Modeling Subjective Belief States in Computational Psychiatry: Interoceptive Inference as a Candidate Framework

Xiaosi Gu

Drinks and light refreshments will be served following the lecture 6 - 7pm

Forum Theatre
Room 153
Arts West


More Information

Dan Myles


The nascent field computational psychiatry has undergone exponential growth since its inception. To date, much of the published work has focused on choice behaviours, which are primarily modelled within a reinforcement learning framework. While this initial normative effort represents a milestone in psychiatry research, the reality is that many psychiatric disorders are defined by disturbances in subjective states (e.g., depression, anxiety) and associated beliefs (e.g., dysmorphophobia, paranoid ideation), which are not considered in normative models.

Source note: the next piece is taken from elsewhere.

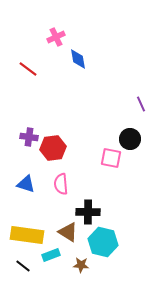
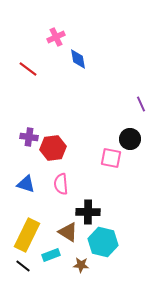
yellow rectangle: rotated 72 degrees counterclockwise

Here, I will present interoceptive inference as a candidate framework for modelling subjective states and associated beliefs in computational psychiatry. I will discuss the implication of interoceptive inference for both emotions/ mood-related disorders and craving/drug addiction.

Speaker bio

Dr. Xiaosi Gu is one of the foremost researchers in the area of computational psychiatry. Her research examines the neural and computational mechanisms underlying human beliefs, emotions, decision making, and social interaction in both health and disease, through a synthesis of neuroscience, cognitive science, and behavioural economics. After receiving a dual degree in Psychology and Economics from Peking University in Beijing, Dr. Gu moved to New York City to pursue a Ph.D. in Neuroscience at the Icahn School of Medicine at Mount Sinai. Dr. Gu then completed her postdoctoral training in computational psychiatry at Virginia Tech and the Wellcome Trust Centre for Neuroimaging, University College London (UCL). During her time in London, she also set up and has since been directing the world’s first computational psychiatry course at UCL. Before joining Sinai, Dr. Gu previously held faculty positions at the University of Texas, Dallas and UT Southwestern Medical Center.